BRITISH DYES
“VERY SUBSTANTIAL” OUTPUT. SERVING HALF THE WORLD. Month by month British dyestuffs are approaching a production of 125,000 tons, or half the world supply. Exports to industrial undertakings hitherto dependent upon Germany, France and Italy are progressively increasing. In war time actual figures are forbidden, but the increase is officially stated to be “very substantial indeed.”
Any exportable surplus at all would have been an achievement. In 1914 Britain produced only about onetenth of the dyes she used; last year she made four-fifths of the £6,000,000 worth needed for the home market. In normal times Germany, France and Italy supply between them 39.8 per cent, of a world production estimated at 250,000 tons, the United Kingdom’s share being 11 per cent. British dyestuffs manufacturers are now producing, under license, chemical products hitherto exclusively prepared in Germany, among them certain specialised dyestuffs. Since this step was taken, the entry of Italy into the war has blocked the exportation of Italian dyestuffs, and of German dyestuffs ostensibly of Italian origin but actually made by companies associated with Germany and using German patents and technical assistance.

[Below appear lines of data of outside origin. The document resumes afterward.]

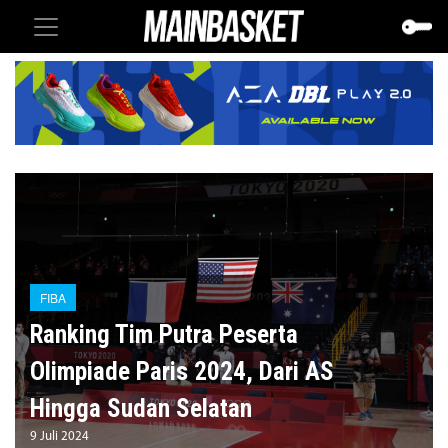
FIBA
Ranking Tim Putra Peserta
Olimpiade Paris 2024, Dari AS
Hingga Sudan Selatan
9 Juli 2024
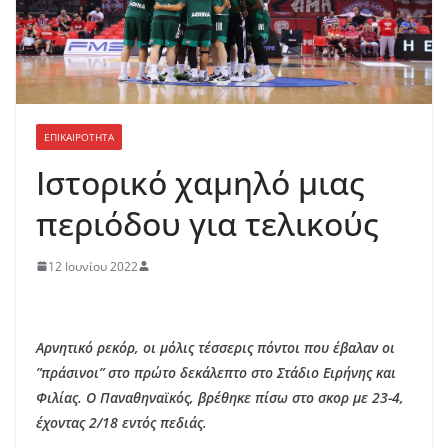
ΕΠΙΚΑΙΡΟΤΗΤΑ
Ιστορικό χαμηλό μιας
περιόδου για τελικούς
12 Ιουνίου 2022
Αρνητικό ρεκόρ, οι μόλις τέσσερις πόντοι που έβαλαν οι
”πράσινοι” στο πρώτο δεκάλεπτο στο Στάδιο Ειρήνης και
Φιλίας. Ο Παναθηναϊκός, βρέθηκε πίσω στο σκορ με 23-4,
έχοντας 2/18 εντός πεδιάς.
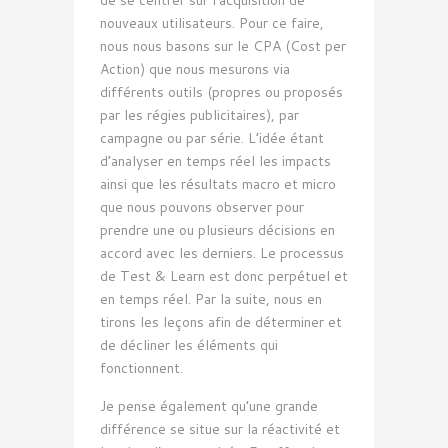
nouveaux utilisateurs. Pour ce faire,
nous nous basons sur le CPA (Cost per
Action) que nous mesurons via
différents outils (propres ou proposés
par les régies publicitaires), par
campagne ou par série. L’idée étant
d’analyser en temps réel les impacts
ainsi que les résultats macro et micro
que nous pouvons observer pour
prendre une ou plusieurs décisions en
accord avec les derniers. Le processus
de Test & Learn est donc perpétuel et
en temps réel. Par la suite, nous en
tirons les leçons afin de déterminer et
de décliner les éléments qui
fonctionnent.
Je pense également qu’une grande
différence se situe sur la réactivité et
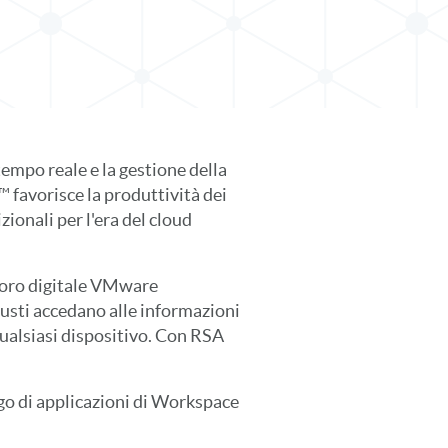
tempo reale e la gestione della
avorisce la produttività dei
ionali per l'era del cloud
voro digitale VMware
usti accedano alle informazioni
qualsiasi dispositivo. Con RSA
go di applicazioni di Workspace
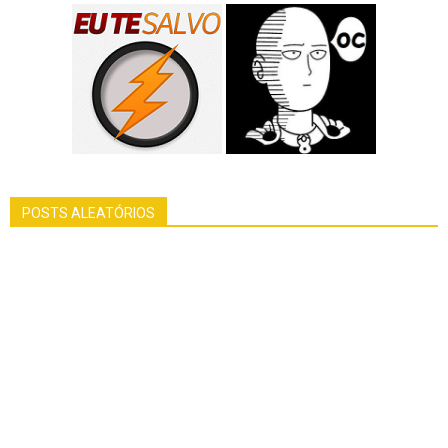
POSTS ALEATÓRIOS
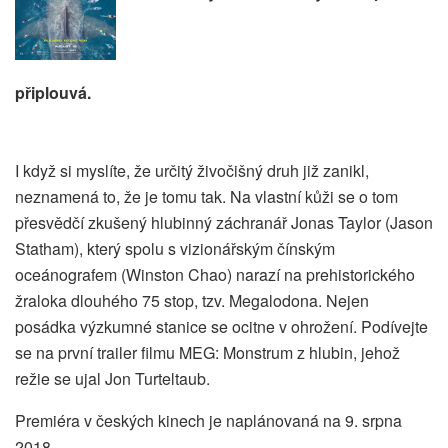
připlouvá.
I když si myslíte, že určitý živočišný druh již zanikl,
neznamená to, že je tomu tak. Na vlastní kůži se o tom
přesvědčí zkušený hlubinný záchranář Jonas Taylor (Jason
Statham), který spolu s vizionářským čínským
oceánografem (Winston Chao) narazí na prehistorického
žraloka dlouhého 75 stop, tzv. Megalodona. Nejen
posádka výzkumné stanice se ocitne v ohrožení. Podívejte
se na první trailer filmu MEG: Monstrum z hlubin, jehož
režie se ujal Jon Turteltaub.
Premiéra v českých kinech je naplánovaná na 9. srpna
2018.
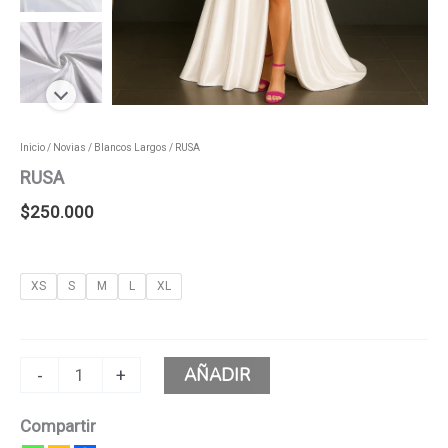
Inicio
/
Novias
/
Blancos Largos
/ RUSA
RUSA
$
250.000
XS
S
M
L
XL
AÑADIR
-
+
Compartir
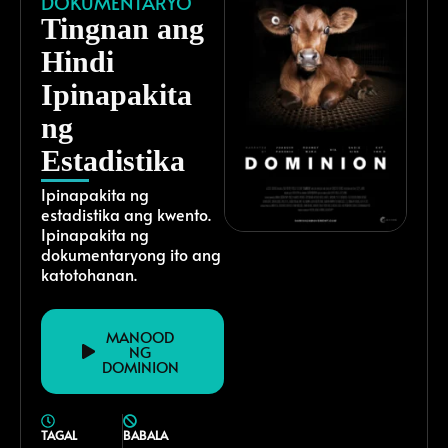
DOKUMENTARYO
Tingnan ang
Hindi
Ipinapakita
ng
Estadistika
Ipinapakita ng
estadistika ang kwento.
Ipinapakita ng
dokumentaryong ito ang
katotohanan.
MANOOD
NG
DOMINION
TAGAL
BABALA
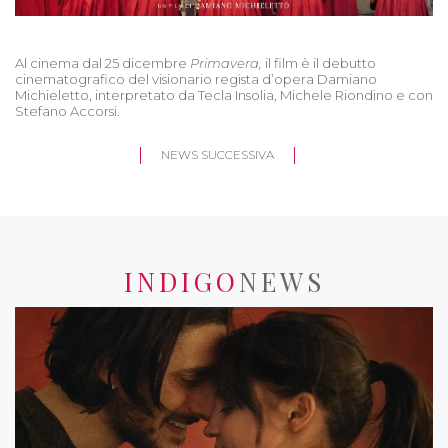
Al cinema dal 25 dicembre
Primavera,
il film è il debutto
cinematografico del visionario regista d’opera Damiano
Michieletto, interpretato da Tecla Insolia, Michele Riondino e con
Stefano Accorsi.
NEWS SUCCESSIVA
INDIGO
NEWS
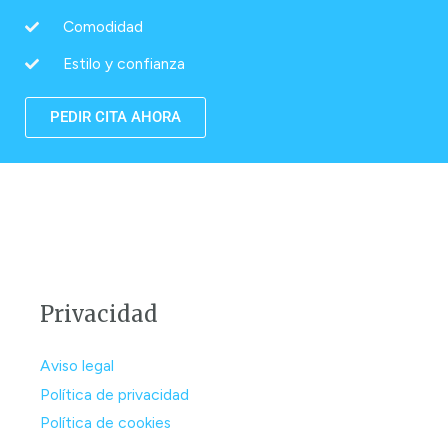
Comodidad
Estilo y confianza
PEDIR CITA AHORA
Privacidad
Aviso legal
Política de privacidad
Política de cookies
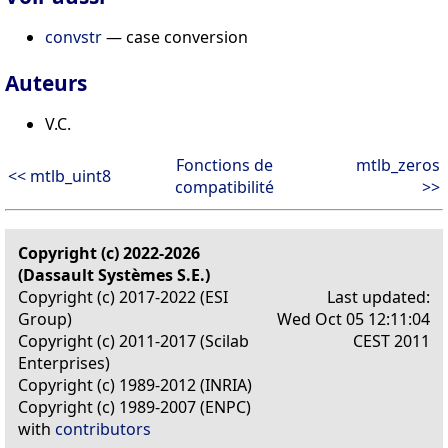
convstr
— case conversion
Auteurs
V.C.
Fonctions de
mtlb_zeros
<< mtlb_uint8
compatibilité
>>
Copyright (c) 2022-2026
(Dassault Systèmes S.E.)
Copyright (c) 2017-2022 (ESI
Last updated:
Group)
Wed Oct 05 12:11:04
Copyright (c) 2011-2017 (Scilab
CEST 2011
Enterprises)
Copyright (c) 1989-2012 (INRIA)
Copyright (c) 1989-2007 (ENPC)
with
contributors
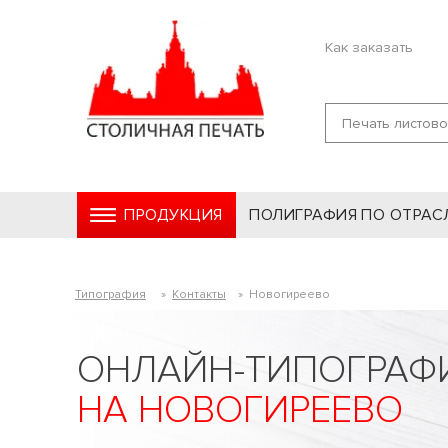
Как заказать
ПРОДУКЦИЯ
ПОЛИГРАФИЯ ПО ОТРАС
Типография
»
Контакты
»
Новогиреево
ОНЛАЙН-ТИПОГРАФ
НА НОВОГИРЕЕВО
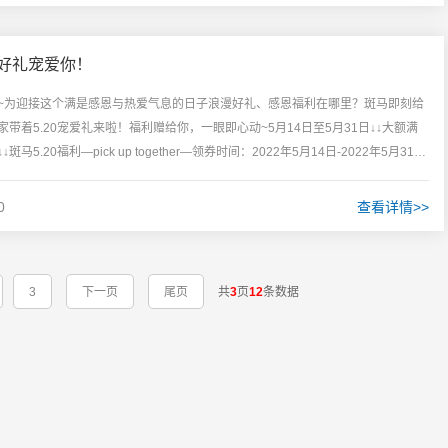
利好礼宠爱你！
乐呀~为迎接这个满是感恩与热爱气息的日子浪漫好礼、感恩福利在哪里？斑马即刻给
带着5.20宠爱礼来啦！福利赠给你，一眼即心动~5月14日至5月31日↓↓大额满
5.20福利—pick up together—领券时间：2022年5月14日-2022年5月31
0
查看详情>>
3
下一页
尾页
共
3
页
12
条数据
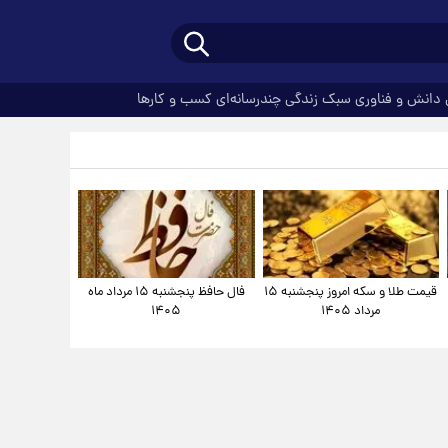
دانش و فناوری
سبک زندگی
چندرسانه‌ای
کسب و کارها
قیمت طلا و سکه امروز پنجشنبه ۱۵
فال حافظ پنجشنبه ۱۵ مرداد ماه
مرداد ۱۴۰۵
۱۴۰۵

There are now other openings in the colonial markets of Holland, Belgium and France and Switzerland also is, for the time, no longer a competitor in the overseas markets.
The United States (21 per cent, of total production), Russia (11 per cent.) and Japan (8 per cent.) remain. Of these the United States requires most of her production for her own use, Russia is probably supplying Germany and her other neighbours, while Japan is interested largely in the cheaper grades. There, therefore, lies open to Great Britain to-day a market for one-half of the world’s finished dyestuffs, and, while first meeting her own war needs, she is now turning her attention to it in earnest and with growing success.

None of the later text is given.